A Function‐Structure‐Integrated Optical Fingertip with Rigid‐Soft Coupling Enabling Self‐Decoupled Multimodal Underwater Sensing

ABSTRACT Achieving reliable underwater force‐feedback grasping and sensing remains a grand challenge due to system fragmentation, spatiotemporal desynchronization, and poor stability in aquatic environments. Here, we report a function–structure–integrated optical fingertip sensor that synergistically combines multimodal perception with a rigid–soft hybrid bionic design. Embedded distributed fiber Bragg gratings (FBGs) and a structurally decoupled architecture enable simultaneous sensing of contact force (60 ms response), slip, temperature (7.53 pm/ C), and underwater pressure (2.57 pm/kPa).

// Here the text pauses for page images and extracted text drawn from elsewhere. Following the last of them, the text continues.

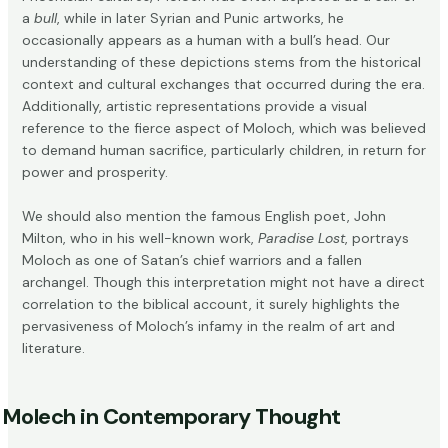
a
bull
, while in later Syrian and Punic artworks, he
occasionally appears as a human with a bull’s head. Our
understanding of these depictions stems from the historical
context and cultural exchanges that occurred during the era.
Additionally, artistic representations provide a visual
reference to the fierce aspect of Moloch, which was believed
to demand human sacrifice, particularly children, in return for
power and prosperity.
We should also mention the famous English poet, John
Milton, who in his well-known work,
Paradise Lost
, portrays
Moloch as one of Satan’s chief warriors and a fallen
archangel. Though this interpretation might not have a direct
correlation to the biblical account, it surely highlights the
pervasiveness of Moloch’s infamy in the realm of art and
literature.
Molech in Contemporary Thought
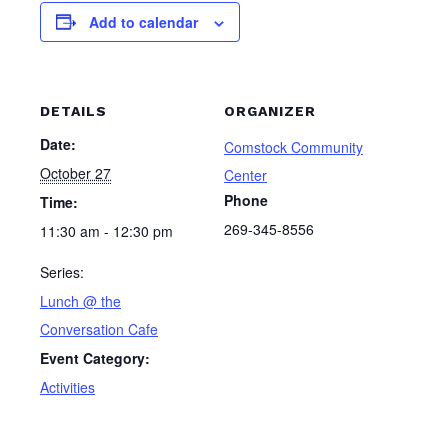
Add to calendar
DETAILS
ORGANIZER
Date:
Comstock Community
October 27
Center
Phone
Time:
269-345-8556
11:30 am - 12:30 pm
Series:
Lunch @ the
Conversation Cafe
Event Category:
Activities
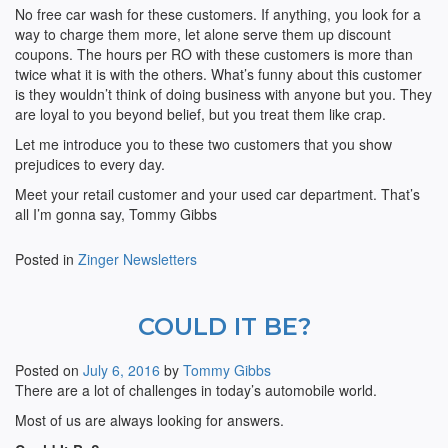
No free car wash for these customers. If anything, you look for a
way to charge them more, let alone serve them up discount
coupons. The hours per RO with these customers is more than
twice what it is with the others. What’s funny about this customer
is they wouldn’t think of doing business with anyone but you. They
are loyal to you beyond belief, but you treat them like crap.
Let me introduce you to these two customers that you show
prejudices to every day.
Meet your retail customer and your used car department. That’s
all I’m gonna say, Tommy Gibbs
Posted in
Zinger Newsletters
COULD IT BE?
Posted on
July 6, 2016
by
Tommy Gibbs
There are a lot of challenges in today’s automobile world.
Most of us are always looking for answers.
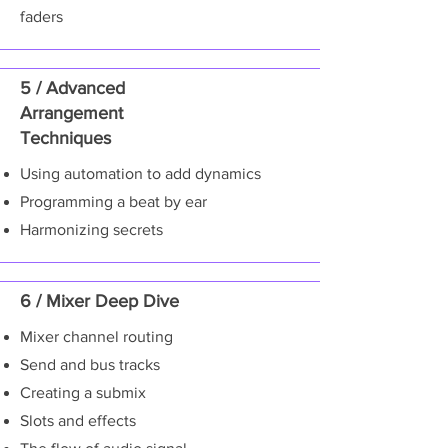
faders
5 / Advanced
Arrangement
Techniques
Using automation to add dynamics
Programming a beat by ear
Harmonizing secrets
6 / Mixer Deep Dive
Mixer channel routing
Send and bus tracks
Creating a submix
Slots and effects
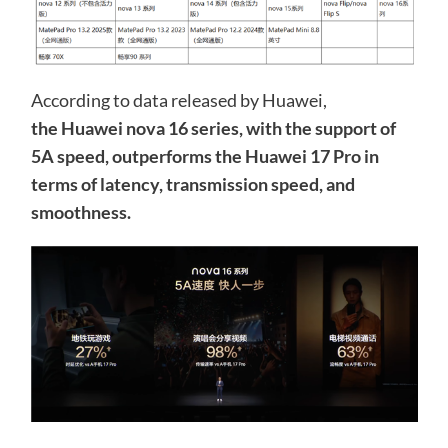
According to data released by Huawei,
the Huawei nova 16 series, with the support of
5A speed, outperforms the Huawei 17 Pro in
terms of latency, transmission speed, and
smoothness.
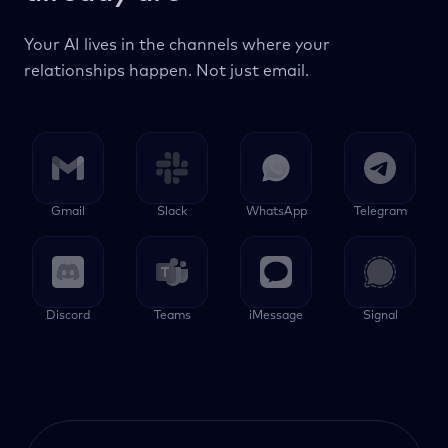
Your AI lives in the channels where your
relationships happen. Not just email.
Gmail
Slack
WhatsApp
Telegram
Discord
Teams
iMessage
Signal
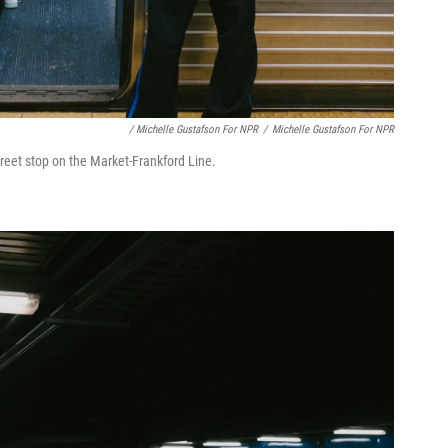
/ Michelle Gustafson For NPR
/
Michelle Gustafson For NPR
Street stop on the Market-Frankford Line.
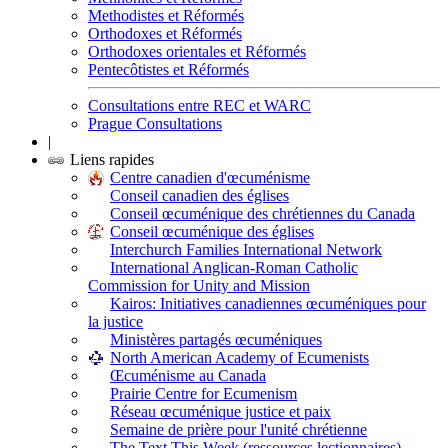
Methodistes et Réformés
Orthodoxes et Réformés
Orthodoxes orientales et Réformés
Pentecôtistes et Réformés
Consultations entre REC et WARC
Prague Consultations
|
Liens rapides
Centre canadien d'œcuménisme
Conseil canadien des églises
Conseil œcuménique des chrétiennes du Canada
Conseil œcuménique des églises
Interchurch Families International Network
International Anglican-Roman Catholic
Commission for Unity and Mission
Kairos: Initiatives canadiennes œcuméniques pour
la justice
Ministères partagés œcuméniques
North American Academy of Ecumenists
Œcuménisme au Canada
Prairie Centre for Ecumenism
Réseau œcuménique justice et paix
Semaine de prière pour l'unité chrétienne
The Text This Week (ressources lectionnaires)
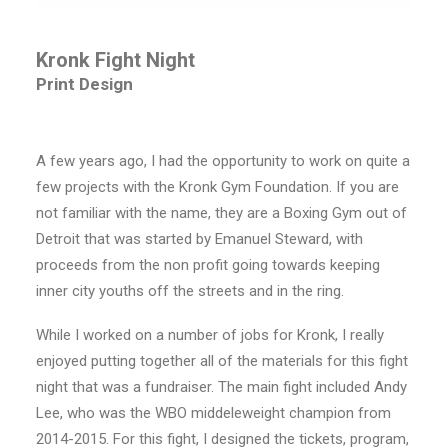
Kronk Fight Night
Print Design
A few years ago, I had the opportunity to work on quite a
few projects with the Kronk Gym Foundation. If you are
not familiar with the name, they are a Boxing Gym out of
Detroit that was started by Emanuel Steward, with
proceeds from the non profit going towards keeping
inner city youths off the streets and in the ring.
While I worked on a number of jobs for Kronk, I really
enjoyed putting together all of the materials for this fight
night that was a fundraiser. The main fight included Andy
Lee, who was the WBO middeleweight champion from
2014-2015. For this fight, I designed the tickets, program,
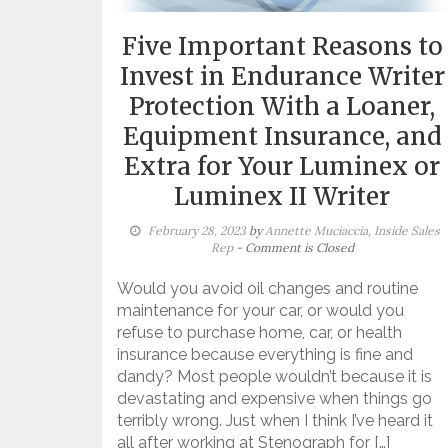
Five Important Reasons to
Invest in Endurance Writer
Protection With a Loaner,
Equipment Insurance, and
Extra for Your Luminex or
Luminex II Writer
February 28, 2023
by
Annette Muciaccia, Inside Sales
Rep
- Comment is Closed
Would you avoid oil changes and routine
maintenance for your car, or would you
refuse to purchase home, car, or health
insurance because everything is fine and
dandy? Most people wouldn’t because it is
devastating and expensive when things go
terribly wrong. Just when I think I’ve heard it
all after working at Stenograph for […]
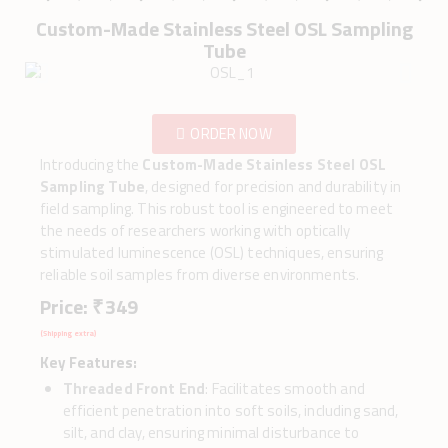
Custom-Made Stainless Steel OSL Sampling
Tube
ORDER NOW
Introducing the
Custom-Made Stainless Steel OSL
Sampling Tube
, designed for precision and durability in
field sampling. This robust tool is engineered to meet
the needs of researchers working with optically
stimulated luminescence (OSL) techniques, ensuring
reliable soil samples from diverse environments.
Price: ₹ 349
(Shipping extra)
Key Features:
Threaded Front End
: Facilitates smooth and
efficient penetration into soft soils, including sand,
silt, and clay, ensuring minimal disturbance to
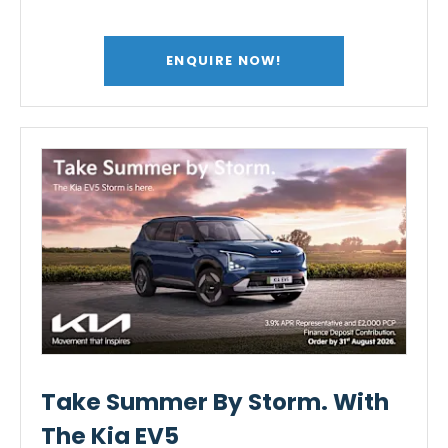
ENQUIRE NOW!
Take Summer By Storm. With
The Kia EV5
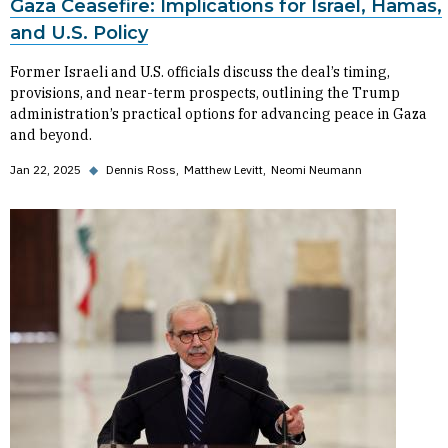
Gaza Ceasefire: Implications for Israel, Hamas,
and U.S. Policy
Former Israeli and U.S. officials discuss the deal’s timing,
provisions, and near-term prospects, outlining the Trump
administration’s practical options for advancing peace in Gaza
and beyond.
Jan 22, 2025
◆
Dennis Ross
Matthew Levitt
Neomi Neumann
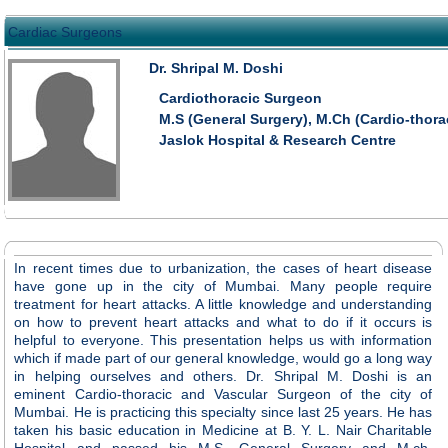
Cardiac Surgeons
Dr. Shripal M. Doshi
Cardiothoracic Surgeon
M.S (General Surgery), M.Ch (Cardio-thor
Jaslok Hospital & Research Centre
In recent times due to urbanization, the cases of heart disease
have gone up in the city of Mumbai. Many people require
treatment for heart attacks. A little knowledge and understanding
on how to prevent heart attacks and what to do if it occurs is
helpful to everyone. This presentation helps us with information
which if made part of our general knowledge, would go a long way
in helping ourselves and others. Dr. Shripal M. Doshi is an
eminent Cardio-thoracic and Vascular Surgeon of the city of
Mumbai. He is practicing this specialty since last 25 years. He has
taken his basic education in Medicine at B. Y. L. Nair Charitable
Hospital and passed his M.S. General Surgery and M.ch.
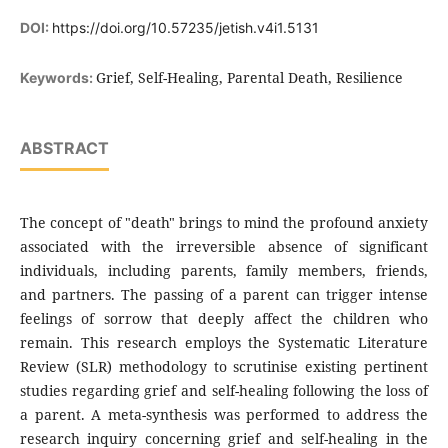
DOI:
https://doi.org/10.57235/jetish.v4i1.5131
Grief, Self-Healing, Parental Death, Resilience
Keywords:
ABSTRACT
The concept of "death" brings to mind the profound anxiety
associated with the irreversible absence of significant
individuals, including parents, family members, friends,
and partners. The passing of a parent can trigger intense
feelings of sorrow that deeply affect the children who
remain. This research employs the Systematic Literature
Review (SLR) methodology to scrutinise existing pertinent
studies regarding grief and self-healing following the loss of
a parent. A meta-synthesis was performed to address the
research inquiry concerning grief and self-healing in the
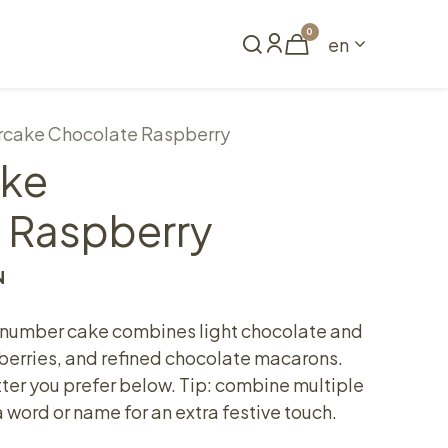
0
en
Book a table
cake Chocolate Raspberry
ke
 Raspberry
N
 number cake combines light chocolate and
pberries, and refined chocolate macarons.
ter you prefer below. Tip: combine multiple
 word or name for an extra festive touch.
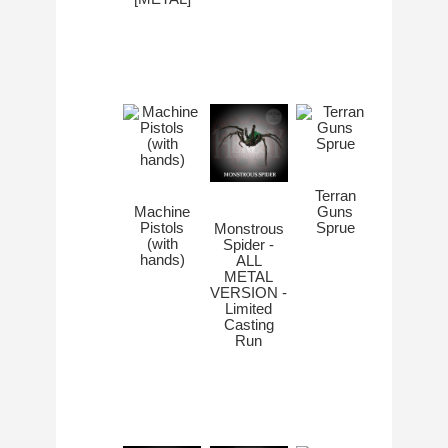
Terran
Machine
Guns
Pistols
Sprue
Monstrous
(with
Spider -
hands)
ALL
METAL
VERSION -
Limited
Casting
Run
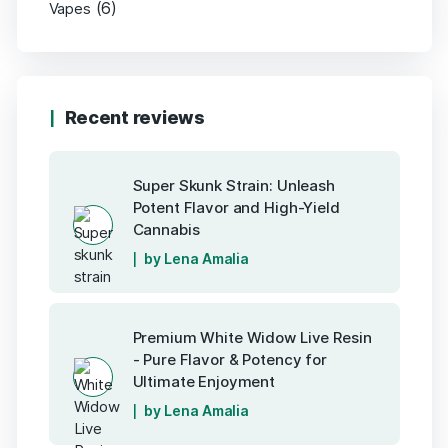
(6)
Vapes
Recent reviews
Super Skunk Strain: Unleash
Potent Flavor and High-Yield
Cannabis
by Lena Amalia
Premium White Widow Live Resin
- Pure Flavor & Potency for
Ultimate Enjoyment
by Lena Amalia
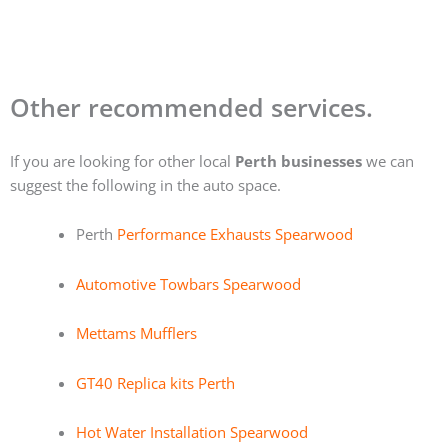
Other recommended services.
If you are looking for other local
Perth businesses
we can
suggest the following in the auto space.
Perth
Performance Exhausts Spearwood
Automotive Towbars Spearwood
Mettams Mufflers
GT40 Replica kits Perth
Hot Water Installation Spearwood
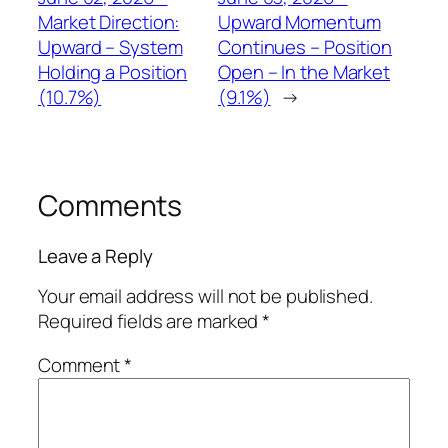
Market Direction:
Upward Momentum
Upward – System
Continues – Position
Holding a Position
Open – In the Market
(10.7%)
(9.1%)
→
Comments
Leave a Reply
Your email address will not be published.
Required fields are marked
*
Comment
*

Functional partitioning of the flexible skin, skeletal frame, and internal diaphragm allows unified contact, state, and environmental perception within a centimeter‐scale device. A bioinspired protruding interface amplifies local strain while effectively decoupling normal and tangential forces. In addition, the sensor demonstrates outstanding electromagnetic‐interference immunity, long‐term operational reliability, and robust underwater sealing, enabling stable performance in complex aquatic environments. Experiments show high classification accuracy (97.9% hardness; 100% roughness) and excellent pressure‐sensing linearity . We additionally developed a cable‐driven dual‐finger underwater system enabling synchronous multimodal monitoring and adaptive stable grasping under buoyancy‐induced disturbances through integrated force–slip feedback. This work delivers the first miniaturized optical fingertip unifying underwater grasping and environmental perception, establishing a new paradigm for real‐time, robust underwater multimodal sensing, manipulation, and intelligent ocean‐interaction technologies.